If for some reason you wish to use a different place holder (whether you do not like angle brackets or do not like the term MAIN_ARG just change the definition of @MAIN_TOKEN.
do a global substitution for 128 in Map.sql to whatever size you need.

Dynamically generate your own SQL statements

Using Map the normal way lets you specify a template with one or two placeholders that you fill in from lists. If you "invert" Map you can even use unlimited place holders. Say, for example, you want to generate a series of CREATE statements to generate indexes based on existing database structures. Here is an interesting query I found (see here) to generate the code to recreate all indexes of a database:
    SELECT 'CREATE ' + CASE IS_UNIQUE WHEN 1 THEN ' UNIQUE' ELSE '' END
        + CASE IS_CLUSTERED WHEN 1 THEN ' CLUSTERED' ELSE '' END
        + ' INDEX [' + INDEX_NAME + '] ON [dbo].[' + TABLE_NAME + ']'
        + ' (' + COLUMN_LIST + ') ON [' + FILE_GROUP + '];' from vAllIndexes
That statement uses 6 fields to build the query. To use it with Map, that statement becomes the @MainArray parameter instead of the @StmtTemplate parameter.

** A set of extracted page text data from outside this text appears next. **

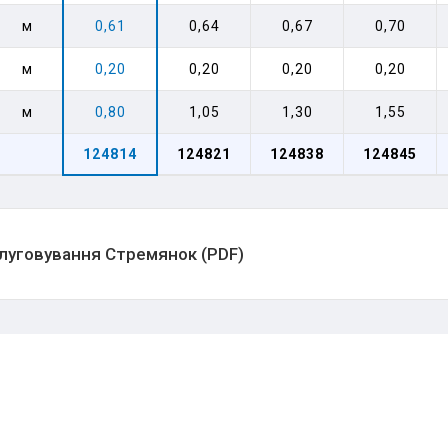
м
0,61
0,64
0,67
0,70
м
0,20
0,20
0,20
0,20
м
0,80
1,05
1,30
1,55
124814
124821
124838
124845
бслуговування Стремянок (PDF)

Then just set the @StmtTemplate to <MAIN_ARG> as in:
    EXEC Map
        @StmtTemplate = '<MAIN_ARG>',
        @MainArray='SELECT ''CREATE ''
            + CASE IS_UNIQUE WHEN 1 THEN '' UNIQUE'' ELSE '''' END
            + CASE IS_CLUSTERED WHEN 1 THEN '' CLUSTERED'' ELSE '''' END
            + '' INDEX ['' + INDEX_NAME + ''] ON [dbo].['' + TABLE_NAME + '']''
            + '' ('' + COLUMN_LIST + '') ON ['' + FILE_GROUP + ''];'' from vAllIndexes'

Examples

EXAMPLET-SQL
Set seed of TableA to 5010 and seed of TableB to 10100
     Map
         'DBCC checkident(''<MAIN_ARG>'', RESEED, <AUX_ARG>)',
         'TableA,TableB' ,'5010,10100'
Show the number of rows in each specified table
     Map 'select count(*) from <MAIN_ARG>', 'TableA,TableB', null
Select each id from each Table (4 results):
     Map 'SELECT <AUX_ARG> from <MAIN_ARG>', 'TableA,TableB' ,'id1,id2',1
For every customer type, enter a new default record in TableX
     Map 'INSERT INTO TableX VALUES(<MAIN_ARG>, 0, 0)',
         'SELECT Type from CustTypes', null


Some concepts are adapted from Eliminating Cursors.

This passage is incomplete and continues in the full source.